ドローン中継局を使えば、より迅速な通信復旧が可能に

ドローン中継局は、小型中継局を搭載したドローンを上空に飛ばすことで、ドコモ基地局の電波をキャッチし、臨時のエリアを形成するシステムです。
 

 
従来の移動基地局車等と比べて、被災地の地盤影響を受けづらく、移動基地局車では困難な場所も入り込んでいけるため、より速い通信復旧が可能になると見られています。
 
ドコモはドローン中継局の早期導入を目指し、これまで茨城、栃木、群馬、埼玉、山梨、神奈川の6県で実証実験を行ってきました。5月10日〜5月17日は群馬県で実験が行われ、17日に初めて通信の成功を確認しました。
 
今後は、持ち運び可能な電源とドローンを有線でつなぎ、電力を供給することで、24時間連続で運用することを目指しています。

携帯大手3社のドローン活用による災害復旧対策

ドローンを使った災害復旧対策を行っているのは、ドコモだけではありません。
 
ソフトバンクもドコモと同様、現在ドローン中継局の導入を進めていると見られています。

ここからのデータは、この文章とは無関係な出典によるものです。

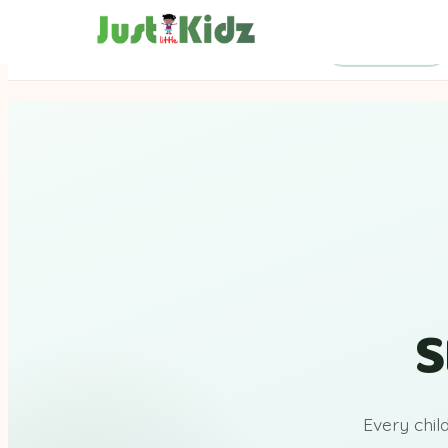
SEND Support
S
Every chil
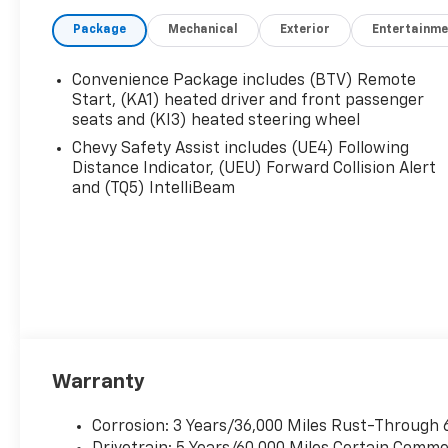
Features the Following
Options *DRIVER
Package
Mechanical
Exterior
Entertainme
CONFIDENCE PACKAGE ,
TIRES, 255/55R20 ALL-
Convenience Package includes (BTV) Remote
SEASON BLACKWALL,
Start, (KA1) heated driver and front passenger
STERLING GRAY METALLIC,
seats and (KI3) heated steering wheel
SEATS, FRONT BUCKET,
Chevy Safety Assist includes (UE4) Following
SEATING, 7-PASSENGER
Distance Indicator, (UEU) Forward Collision Alert
(2-2-3 SEATING
and (TQ5) IntelliBeam
CONFIGURATION), REAR
PEDESTRIAN ALERT, REAR
CAMERA MIRROR, POWER
OUTLET, 120-VOLT, LOCATED
ON THE REAR OF CENTER
CONSOLE, MOLDING, HIGH
GLOSS BLACK DOOR UPPER
AND LOW GLOSS BLACK
BELT, MIDNIGHT/SPORT
Warranty
EDITION.* Visit Us Today
*Stop by Jim Keras
Corrosion: 3 Years/36,000 Miles Rust-Through 
Chevrolet Memphis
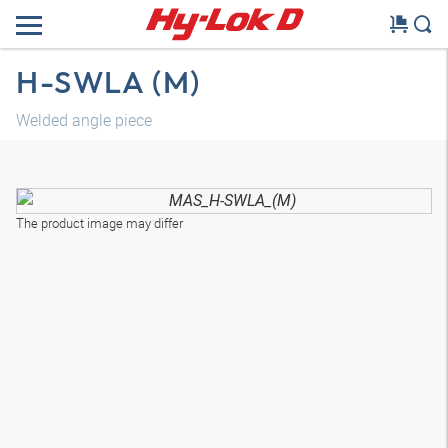
H-SWLA (M)
Welded angle piece
The product image may differ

2016年に発生した熊本地震では気球を使った中継局を打ち上げましたが、ドローンと比べ設置に時間がかかったことから、ドローンの活用を検討しているようです。
 
またKDDIは、ドローンにWi-Fiの中継器を搭載し、編隊飛行をさせて電波を中継することで、より遠くの地点もエリア化できるように計画しています。